=== Required work ===
Every line in the data below that includes "Pforzheim" belongs in the answer, copied as it stands.

************

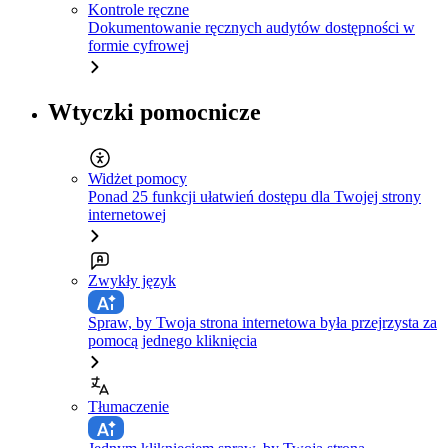
Kontrole ręczne
Dokumentowanie ręcznych audytów dostępności w
formie cyfrowej
Wtyczki pomocnicze
Widżet pomocy
Ponad 25 funkcji ułatwień dostępu dla Twojej strony
internetowej
Zwykły język
Spraw, by Twoja strona internetowa była przejrzysta za
pomocą jednego kliknięcia
Tłumaczenie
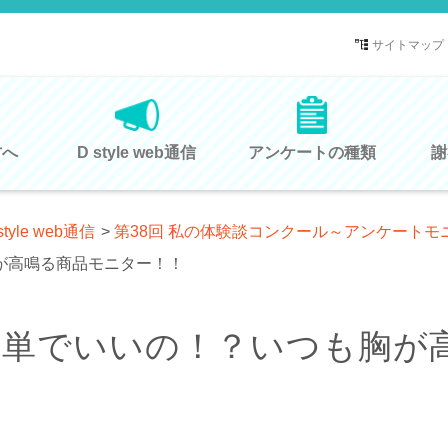
サイトマップ
方へ
D style web通信
アンケートの種類
謝
style web通信
>
第38回 私の体験談コンクール～アンケートモ
が高鳴る商品モニター！！
簡単でいいの！？いつも胸が
！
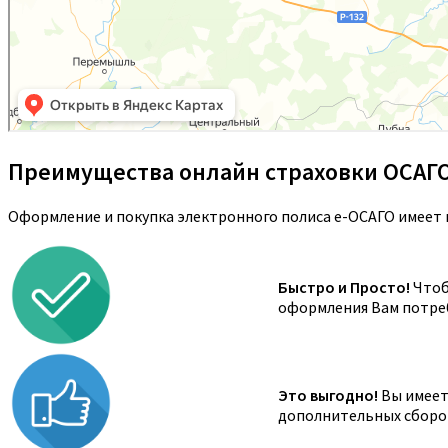
Преимущества онлайн страховки ОСАГ
Оформление и покупка электронного полиса е-ОСАГО имеет 
Быстро и Просто!
Чтоб
оформления Вам потреб
Это выгодно!
Вы имеете
дополнительных сборов,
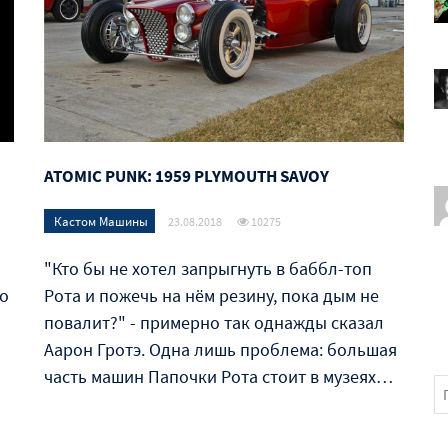
ATOMIC PUNK: 1959 PLYMOUTH SAVOY
Кастом Машины
23.08.2018
10275
"Кто бы не хотел запрыгнуть в баббл-топ
го
Рота и пожечь на нём резину, пока дым не
повалит?" - примерно так однажды сказал
Аарон Гротэ. Одна лишь проблема: большая
часть машин Папочки Рота стоит в музеях…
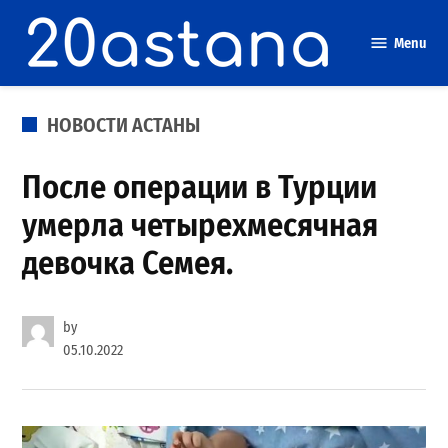
Skip
to
Menu
content
POSTED
НОВОСТИ АСТАНЫ
IN
После операции в Турции
умерла четырехмесячная
девочка Семея.
by
05.10.2022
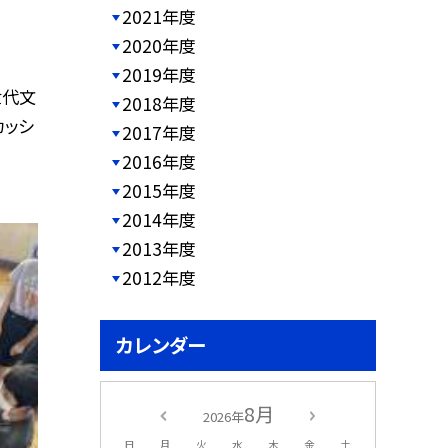
2021年度
2020年度
2019年度
世代文
2018年度
カッシ
2017年度
2016年度
2015年度
2014年度
2013年度
2012年度
カレンダー
8月
2026年
日
月
火
水
木
金
土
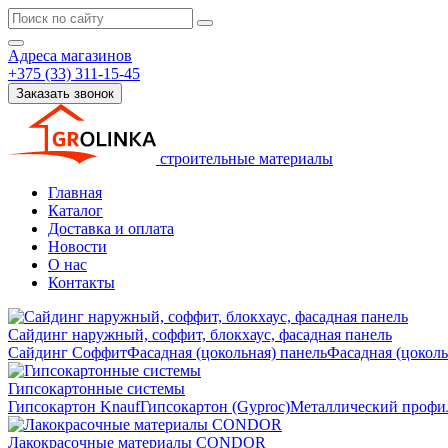
Адреса магазинов
+375 (33) 311-15-45
Заказать звонок
строительные материалы
Главная
Каталог
Доставка и оплата
Новости
О нас
Контакты
Сайдинг наружный, соффит, блокхаус, фасадная панель
Сайдинг
Соффит
Фасадная (цокольная) панель
Фасадная (цокол
Гипсокартонные системы
Гипсокартон Knauf
Гипсокартон (Gyproc)
Металлический профил
Лакокрасочные материалы CONDOR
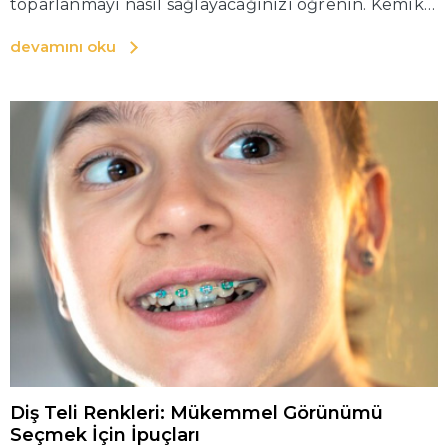
toparlanmayı nasıl sağlayacağınızı öğrenin. Kemik
tozu ameliyatı sonrası beslenme ipuçları ve süt
devamını oku
ürünlerinden neden kaçınılması gerektiğiyle ilgili
önemli bilgiler bu rehberde sizi bekliyor.
İmplantınızın sağlığı için hangi besinleri
tüketmelisiniz? Şimdi keşfedin!
Diş Teli Renkleri: Mükemmel Görünümü
Seçmek İçin İpuçları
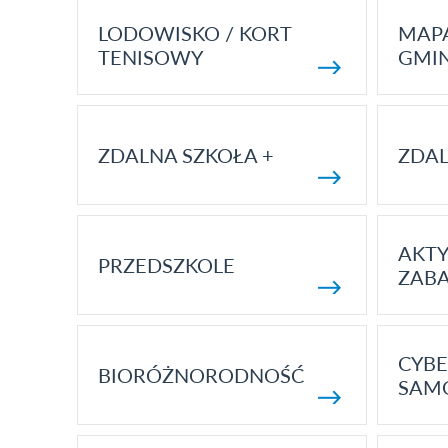
LODOWISKO / KORT
MAP
TENISOWY
GMI
ZDALNA SZKOŁA +
ZDAL
AKT
PRZEDSZKOLE
ZAB
CYBE
BIORÓŻNORODNOŚĆ
SAM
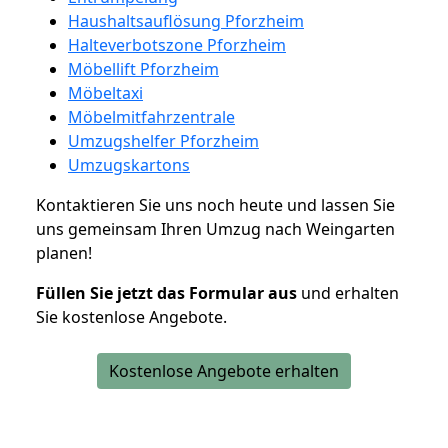
Haushaltsauflösung Pforzheim
Halteverbotszone Pforzheim
Möbellift Pforzheim
Möbeltaxi
Möbelmitfahrzentrale
Umzugshelfer Pforzheim
Umzugskartons
Kontaktieren Sie uns noch heute und lassen Sie
uns gemeinsam Ihren Umzug nach Weingarten
planen!
Füllen Sie jetzt das Formular aus
und erhalten
Sie kostenlose Angebote.
Kostenlose Angebote erhalten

************

=== Answer to the problem ===
Haushaltsauflösung Pforzheim
Halteverbotszone Pforzheim
Möbellift Pforzheim
Umzugshelfer Pforzheim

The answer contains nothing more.